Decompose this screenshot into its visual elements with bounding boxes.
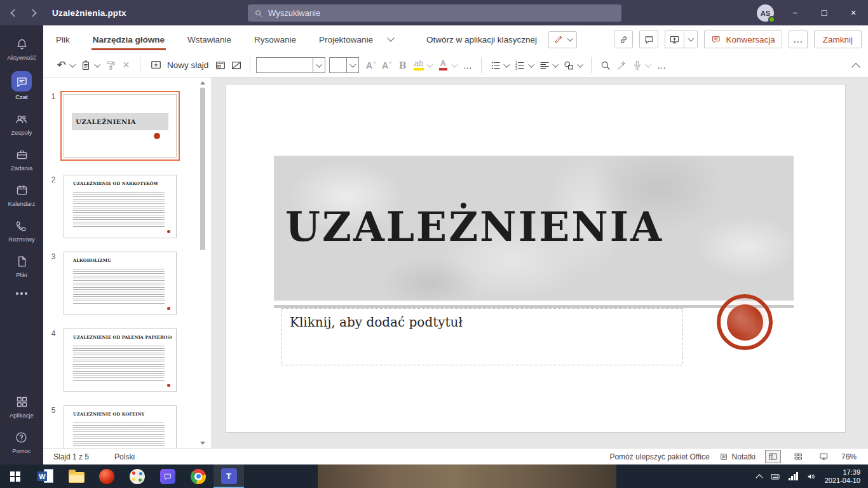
improve-office-link[interactable]: Pomóż ulepszyć pakiet Office	[609, 452, 709, 461]
toolbar-more-button[interactable]: …	[654, 56, 670, 75]
present-button[interactable]	[665, 30, 684, 48]
shapes-dropdown-icon[interactable]	[577, 61, 583, 67]
sidebar-item-teams[interactable]: Zespoły	[11, 111, 32, 136]
conversation-button[interactable]: Konwersacja	[704, 30, 782, 48]
minimize-button[interactable]: −	[780, 0, 810, 25]
taskbar-messages[interactable]	[153, 464, 183, 488]
dictate-dropdown-icon[interactable]	[646, 61, 651, 67]
taskbar-paint[interactable]	[122, 464, 153, 488]
tab-file[interactable]: Plik	[56, 25, 70, 53]
slide-thumbnail-5[interactable]: UZALEŻNIENIE OD KOFEINY	[64, 405, 177, 448]
reset-layout-button[interactable]	[228, 56, 244, 75]
sidebar-item-activity[interactable]: Aktywność	[7, 36, 36, 61]
sidebar-item-apps[interactable]: Aplikacje	[10, 393, 34, 419]
close-window-button[interactable]: ×	[839, 0, 868, 25]
title-banner[interactable]: UZALEŻNIENIA	[274, 156, 794, 301]
tray-expand-icon[interactable]	[756, 474, 763, 481]
network-signal-icon[interactable]	[789, 472, 798, 480]
font-name-dropdown[interactable]	[313, 58, 325, 72]
collapse-ribbon-icon[interactable]	[851, 62, 860, 71]
slide-thumbnail-3[interactable]: ALKOHOLIZMU	[64, 252, 177, 315]
highlight-dropdown-icon[interactable]	[427, 61, 433, 67]
bullets-dropdown-icon[interactable]	[504, 61, 510, 67]
zoom-level[interactable]: 76%	[841, 452, 857, 461]
slide-sorter-view-button[interactable]	[790, 450, 806, 463]
start-button[interactable]	[0, 464, 31, 488]
grow-font-button[interactable]: A˄	[363, 56, 379, 75]
slide-title-text[interactable]: UZALEŻNIENIA	[285, 203, 663, 250]
tab-home[interactable]: Narzędzia główne	[93, 25, 165, 53]
sidebar-item-calls[interactable]: Rozmowy	[8, 217, 35, 243]
sidebar-item-help[interactable]: Pomoc	[12, 429, 31, 454]
sidebar-item-chat[interactable]: Czat	[11, 71, 32, 100]
forward-icon[interactable]	[29, 9, 37, 17]
avatar[interactable]: AS	[757, 4, 774, 22]
sidebar-more-icon[interactable]	[16, 292, 27, 295]
notes-button[interactable]: Notatki	[719, 452, 756, 461]
slideshow-view-button[interactable]	[816, 450, 832, 463]
slide-page[interactable]: UZALEŻNIENIA Kliknij, aby dodać podtytuł	[226, 84, 846, 433]
slide-thumbnail-2[interactable]: UZALEŻNIENIE OD NARKOTYKÓW	[64, 175, 177, 238]
sidebar-item-files[interactable]: Pliki	[13, 253, 30, 278]
comments-button[interactable]	[639, 30, 658, 48]
font-name-combo[interactable]	[256, 57, 325, 73]
paste-dropdown-icon[interactable]	[94, 61, 100, 67]
tab-design[interactable]: Projektowanie	[319, 25, 373, 53]
search-bar[interactable]	[248, 4, 621, 22]
ribbon-more-button[interactable]: …	[789, 30, 808, 48]
font-color-button[interactable]: A	[435, 56, 451, 75]
numbering-dropdown-icon[interactable]	[528, 61, 534, 67]
align-dropdown-icon[interactable]	[553, 61, 559, 67]
undo-button[interactable]: ↶	[53, 56, 69, 75]
tab-insert[interactable]: Wstawianie	[187, 25, 231, 53]
numbering-button[interactable]: 123	[512, 56, 528, 75]
editing-mode-button[interactable]	[548, 31, 578, 48]
font-size-dropdown[interactable]	[346, 58, 358, 72]
find-button[interactable]	[597, 56, 613, 75]
bullets-button[interactable]	[487, 56, 503, 75]
more-tabs-chevron-icon[interactable]	[387, 34, 394, 41]
open-in-desktop-app-link[interactable]: Otwórz w aplikacji klasycznej	[426, 35, 537, 44]
taskbar-teams[interactable]: T	[214, 464, 244, 488]
font-more-button[interactable]: …	[459, 56, 475, 75]
present-dropdown-button[interactable]	[684, 30, 698, 48]
taskbar-browser-red[interactable]	[92, 464, 122, 488]
bold-button[interactable]: B	[395, 56, 410, 75]
font-size-combo[interactable]	[329, 57, 359, 73]
taskbar-chrome[interactable]	[183, 464, 214, 488]
format-painter-button[interactable]	[102, 56, 118, 75]
scroll-up-icon[interactable]	[198, 79, 207, 86]
volume-icon[interactable]	[806, 471, 817, 482]
sidebar-item-calendar[interactable]: Kalendarz	[8, 182, 36, 207]
stamp-decoration[interactable]	[717, 294, 773, 350]
back-icon[interactable]	[10, 9, 18, 17]
undo-dropdown-icon[interactable]	[70, 61, 76, 67]
paste-button[interactable]	[78, 56, 94, 75]
touch-keyboard-icon[interactable]	[770, 471, 780, 482]
sidebar-item-assignments[interactable]: Zadania	[11, 146, 32, 172]
font-color-dropdown-icon[interactable]	[451, 61, 457, 67]
scrollbar-thumb[interactable]	[200, 88, 205, 250]
close-file-button[interactable]: Zamknij	[814, 30, 862, 48]
normal-view-button[interactable]	[765, 450, 781, 463]
maximize-button[interactable]: □	[810, 0, 839, 25]
slide-thumbnail-4[interactable]: UZALEŻNIENIE OD PALENIA PAPIEROSÓW	[64, 329, 177, 392]
new-slide-button[interactable]: Nowy slajd	[150, 59, 208, 71]
align-button[interactable]	[536, 56, 552, 75]
dictate-button[interactable]	[629, 56, 645, 75]
highlight-color-button[interactable]: ab	[410, 56, 426, 75]
slide-thumbnail-1[interactable]: UZALEŻNIENIA	[64, 94, 177, 158]
scroll-down-icon[interactable]	[198, 439, 207, 447]
taskbar-file-explorer[interactable]	[61, 464, 92, 488]
taskbar-clock[interactable]: 17:39 2021-04-10	[825, 468, 860, 485]
layout-button[interactable]	[212, 56, 228, 75]
delete-button[interactable]: ×	[118, 56, 134, 75]
search-input[interactable]	[268, 8, 615, 18]
language-button[interactable]: Polski	[114, 452, 135, 461]
thumbnail-scrollbar[interactable]	[198, 79, 207, 447]
taskbar-word[interactable]: W	[31, 464, 61, 488]
subtitle-placeholder[interactable]: Kliknij, aby dodać podtytuł	[281, 308, 683, 365]
shapes-button[interactable]	[561, 56, 577, 75]
copy-link-button[interactable]	[614, 30, 633, 48]
shrink-font-button[interactable]: A˅	[379, 56, 395, 75]
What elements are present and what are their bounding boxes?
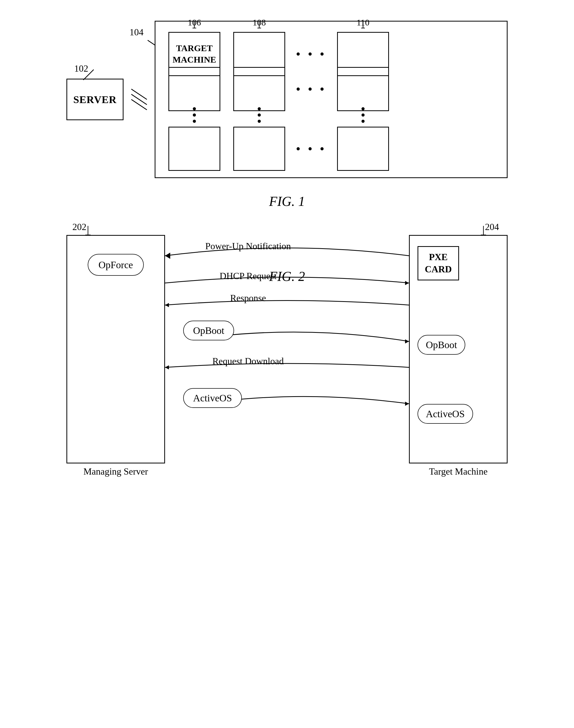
cell-row2-col2 (233, 67, 285, 111)
svg-line-3 (131, 100, 147, 110)
grid-ref-num: 104 (129, 27, 144, 38)
dots-h-2: • • • (296, 67, 326, 111)
cell-row2-col4 (337, 67, 389, 111)
cell-row4-col2 (233, 127, 285, 171)
cell-row4-col4 (337, 127, 389, 171)
grid-outer-box: 104 106 (155, 21, 507, 178)
msg-dhcp-req: DHCP Request (219, 271, 277, 281)
lightning-connector (124, 84, 155, 115)
left-opboot-box: OpBoot (183, 321, 234, 340)
cell-106-label: TARGETMACHINE (172, 43, 216, 66)
svg-marker-21 (165, 365, 169, 370)
fig1-diagram: 102 SERVER (67, 21, 507, 178)
fig2-arrows-svg: Power-Up Notification DHCP Request Respo… (67, 235, 507, 463)
managing-server-label: Managing Server (84, 466, 148, 477)
svg-line-4 (148, 40, 156, 45)
left-activeos-box: ActiveOS (183, 388, 242, 408)
left-activeos-label: ActiveOS (193, 392, 232, 404)
server-label: SERVER (74, 93, 117, 106)
svg-marker-18 (405, 281, 409, 285)
fig1-container: 102 SERVER (26, 21, 548, 225)
svg-marker-17 (165, 254, 169, 258)
svg-marker-22 (405, 401, 409, 406)
svg-marker-19 (165, 303, 169, 307)
page: 102 SERVER (0, 0, 574, 728)
svg-line-1 (131, 89, 147, 100)
svg-line-0 (83, 70, 94, 80)
target-machine-label: Target Machine (429, 466, 488, 477)
fig2-container: 202 OpForce Managing Server 204 (26, 235, 548, 300)
cell-row4-col1 (168, 127, 220, 171)
cell-row2-col1 (168, 67, 220, 111)
svg-marker-20 (405, 339, 409, 344)
left-opboot-label: OpBoot (193, 325, 224, 336)
server-box: SERVER (67, 79, 124, 120)
svg-line-2 (131, 94, 147, 105)
msg-response: Response (230, 293, 266, 303)
msg-req-download: Request Download (212, 356, 284, 366)
dots-h-4: • • • (296, 127, 326, 171)
msg-power-up: Power-Up Notification (205, 241, 291, 251)
fig1-caption: FIG. 1 (269, 194, 305, 209)
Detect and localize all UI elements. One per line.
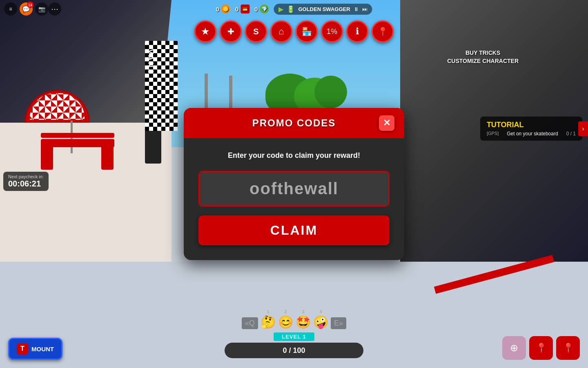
code-input[interactable] xyxy=(200,172,388,205)
modal-title: PROMO CODES xyxy=(209,117,379,129)
code-input-wrapper xyxy=(198,171,390,206)
modal-overlay: PROMO CODES ✕ Enter your code to claim y… xyxy=(0,0,588,368)
modal-header: PROMO CODES ✕ xyxy=(184,108,404,138)
modal-close-button[interactable]: ✕ xyxy=(379,115,394,131)
modal-body: Enter your code to claim your reward! CL… xyxy=(184,138,404,260)
claim-button[interactable]: CLAIM xyxy=(198,215,390,245)
modal-subtitle: Enter your code to claim your reward! xyxy=(198,150,390,161)
promo-code-modal: PROMO CODES ✕ Enter your code to claim y… xyxy=(184,108,404,260)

________________________

Problem:
Transcribe exactly the lines from the one containing "Detect and localize" through the last line of the records above, and nothing else. Leave out the pictures.

Answer to this task:
Detect and localize all UI elements. One per line.
code-input[interactable] xyxy=(200,172,388,205)
modal-title: PROMO CODES xyxy=(209,117,379,129)
code-input-wrapper xyxy=(198,171,390,206)
modal-overlay: PROMO CODES ✕ Enter your code to claim y… xyxy=(0,0,588,368)
modal-header: PROMO CODES ✕ xyxy=(184,108,404,138)
modal-close-button[interactable]: ✕ xyxy=(379,115,394,131)
modal-body: Enter your code to claim your reward! CL… xyxy=(184,138,404,260)
claim-button[interactable]: CLAIM xyxy=(198,215,390,245)
modal-subtitle: Enter your code to claim your reward! xyxy=(198,150,390,161)
promo-code-modal: PROMO CODES ✕ Enter your code to claim y… xyxy=(184,108,404,260)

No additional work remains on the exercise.